Nor is it the only insult Malema has hurled towards Afrikaners. He has chanted the lyrics Peter Mokaba used at the Chris Hani commemoration to whip the crowd into a frenzy “Kill the Boer, the Farmer”. Since his hate speech convictions Malema has toned it down to “Kiss the Boer, the Farmer” however he quickly follows this up with mimicry of gunshots. He has also said all white people are criminals.

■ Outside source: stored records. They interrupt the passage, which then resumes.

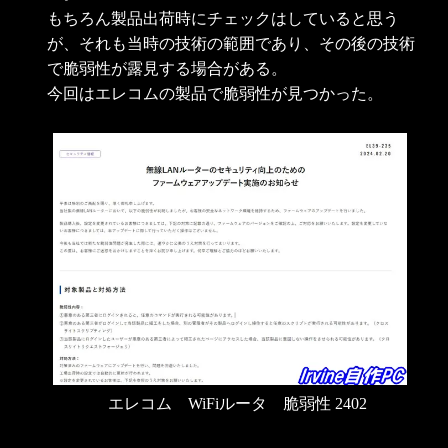
もちろん製品出荷時にチェックはしていると思う
が、それも当時の技術の範囲であり、その後の技術
で脆弱性が露見する場合がある。
今回はエレコムの製品で脆弱性が見つかった。
エレコム WiFiルータ 脆弱性 2402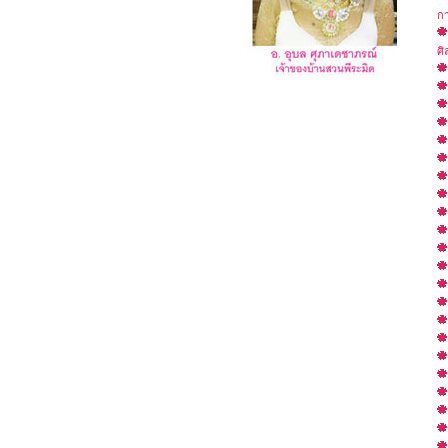
กา
ศิ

Then there is the current president Jacob Zuma who recently stated that all South Africa's problems started when Johann Van Reibeck arrived on the Cape. Zuma has also sang a song with the lyrics Dubula iBhunu but it was not a struggle song. He sang the lyrics “the Cabinet dubula ibhunu” and the South African executive under the National Party were Boers so they would not be shooting their fellow Boers. The logical conclusion that must be drawn is that Zuma was singing about the ANC cabinet shooting the Boers.

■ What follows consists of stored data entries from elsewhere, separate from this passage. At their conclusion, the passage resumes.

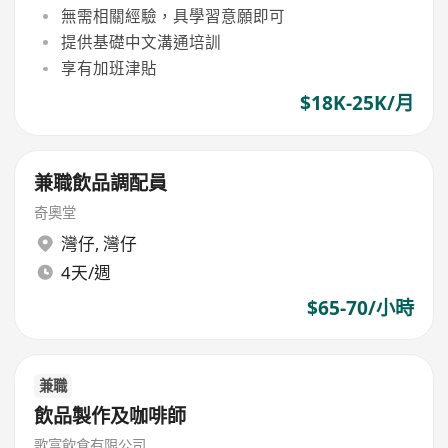
無需相關經驗，具學習意願即可
提供基礎中文溝通培訓
享有加班津貼
$18K-25K/月
兼職飲品調配員
奇奧堂
灣仔
,
灣仔
4天/週
$65-70/小時
兼職
飲品製作及咖啡師
歌富飲食有限公司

There is also the Pan African Congress slogan “One Boer One Bullet”. This along with further dehumanising of Afrikaners by calling them cockroaches is incompatible with the hopes that Nelson Mandela stated for South Africans to aim for. He said “I have fought against White domination and I have fought against Black domination” in his famous I am prepared to die speech at the Rivonia trial. He then clearly told the Congress Of South African Trade Unions “If the ANC does to you what the Apartheid government did to you, then you must do the ANC what you did to the Apartheid government”.

It would be wise to remember the words from Mandela's inauguration “Never, never again shall it be that this beautiful land experiences the oppression of one by another.” South Africa is currently experiencing the oppression of one by another. One is the people of South Africa and another is Jacob Zuma and his cruel ANC Apartheid regime.

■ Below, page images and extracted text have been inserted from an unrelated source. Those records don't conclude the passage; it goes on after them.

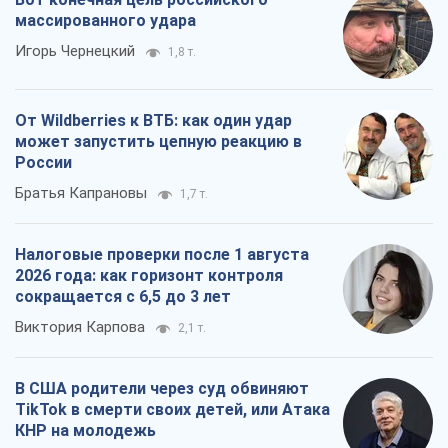
массированного удара
Игорь Чернецкий
1,8 т.
От Wildberries к ВТБ: как один удар
может запустить цепную реакцию в
России
Братья Капрановы
1,7 т.
Налоговые проверки после 1 августа
2026 года: как горизонт контроля
сокращается с 6,5 до 3 лет
Виктория Карпова
2,1 т.
В США родители через суд обвиняют
TikTok в смерти своих детей, или Атака
КНР на молодежь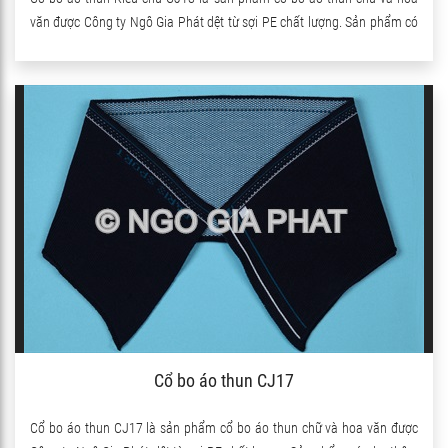
văn được Công ty Ngô Gia Phát dệt từ sợi PE chất lượng. Sản phẩm có
pha thêm sợi Spandex nên co giãn rất tốt.
Cổ bo áo thun CJ17
Cổ bo áo thun CJ17 là sản phẩm cổ bo áo thun chữ và hoa văn được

The Boer Afrikaner and Southern Rhodesian genocides 
are not discussed never mind given the prominence they ought to be given. Between ten and twenty Afrikaners are murdered every day in South Africa. Over seventy thousand Afrikaners have been murdered since the African National Congress succeeded the National Party. Between ten and fourteen Boer farmers are murdered every week. Over four thousand Boer farmers have been murdered under the ANC. The murders are clearly racially motivated. They are often tortured, beaten and raped as well as butchered. This is shown clearly in Rian Van der Walt's War of the Flea documentary. People have been dragged by trucks over bumpy and rocky roads, people have had their fingers beaten off their hands with lead pipes, people have had their heads bashed in with blunt instruments, babies have been beaten with machetes, people have been raped and decapitated yet there are those who would deny targeting an ethnicity for such treatment is neither racist nor genocidal. Another racist double standard is that not a word is said in condemnation of the seven thousand exclusively Bantu towns in South Africa with no Caucasians, no Asians and no Khoisan, who were the original inhabitants, but Caucasian majorities in Balmoral, Orania and Owendale are condemned as is the significant Caucasian minority in Morgenzon and Caucasian majority areas on the Cape, in the Transvaal and the Orange Free State. In Zimbabwe there were 296.000 Southern Rhodesians when Ian Douglas Smith was premier. In 1999 there were 120,000 in Zimbabwe but now there are only 100,000 worldwide with only 28,000 left in Zimbabwe. Over twenty Southern Rhodesian farmers were murdered in violent takeovers in a land reform program by the Zimbabwe African National Union Patriotic Front. The beneficiaries happened to be associates of the president. Rape gangs have targeted Caucasians in Zimbabwe on the basis of their race.

To understand why the genocide of European Caucasians from Africa is an outrage which should concern us all then imagine a scenario where all non Caucasian minorities in Europe and Caucasian majority nations in the Occident were suffering genocide and ethnic cleansing. There would be a massive international outcry and correctly so. Why is there not an international fury at what is happening to the Boer and the Southern Rhodesian? The absence of condemnation and action against these crimes gives out the immoral signal that racial discrimination against Caucasians is socially acceptable when it is completely unacceptable.